I ran down a long hallway, the hardwood floor warming beneath my feet. Someone nearby was screaming. I recognized the shrill sound as my mother's voice. The sound cut off abruptly and I realized that she too had died. The little boy wrapped around my body was crying now. I couldn't distinguish the tears from the sweat dripping down my face.

I couldn't die in this fire, and I couldn't let this small boy die either.

An image of a tunnel and trap door came to mind. The image was unfamiliar to my mind, but my body seemed to understand. I waded into a living room space, just as a  beam collapsed in front of us, blocking our path. The flames licking up the beam began to eat at the carpet below it. With haste, I snatched up an untouched corner of the rug and flipped it over the beam. I pulled open the trap door, wincing at the heat of the handle, and lowered us inside.

The boy detached himself from me and began crawling. The light from the fire cast an orange glow in the tunnel, illuminating our path. The sounds of cracking wood, and furniture falling over, ceased as we got farther and farther away.

In minutes, we crawled out into the crisp midnight air, panic and urgency fading from our movements. The fresh air was almost icy to the warmth of our skin. We could see our home in the distance, a distorted funeral pyre, as smoke and flames rose up into the clear violet sky, clouding the stars from view.

The last imagines of what I presumed to be our family flashed through my mind. They were all dead, caught in the flames. Even at that young age, I knew we were alone.

Sirens pierced the night in the distance.

I didn't wait. I grabbed his hand and we ran further into the woods. Somewhere behind us, twigs crunched. Someone was following us. The panic returned. I tried to run faster, the little boy tripped. I turned to help him and saw a broad man standing there, intent to harm us.

The man reached for the boy. I threw my small frame against his chest in protest. He swiped me off of him. I could hear the child's small voice screaming and screaming, as my head hit something hard and I jolted upright in my bed.

Another vivid nightmare. Sweat covered my face, my hands were trembling. My heart galloped in my chest. Why did I feel like I hadn't been breathing? Even after my heart rate slowed, my muscles were still coiled tight with tension, as though danger still lurked nearby.

The dream resonated like a memory, except I didn't have any siblings, and my parents were safe and soundly sleeping two doors down the hall.  I touched a hand to my face and realized I was crying again.
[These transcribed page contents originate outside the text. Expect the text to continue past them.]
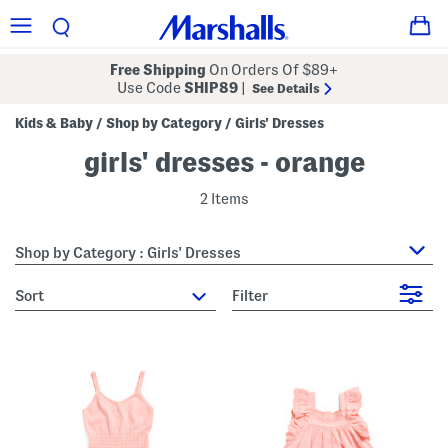
Free Shipping
On Orders Of $89+
Use Code
SHIP89
|
See Details
Kids & Baby
Shop by Category
Girls' Dresses
/
/
girls' dresses - orange
2 Items
Shop by Category : Girls' Dresses
sort
Filter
The tears were still pouring minutes later, as I laid back down to sleep.

By then, I'd accepted the strange dream and my physical reactions. It wasn't the first of its kind, nor would it be the last, I suspected.  At the time, I had no way of knowing what those dreams meant or how many people would soon suffer because of them. I only knew the small agony of waiting, with shaken breath and damp eyes, for sleep to return.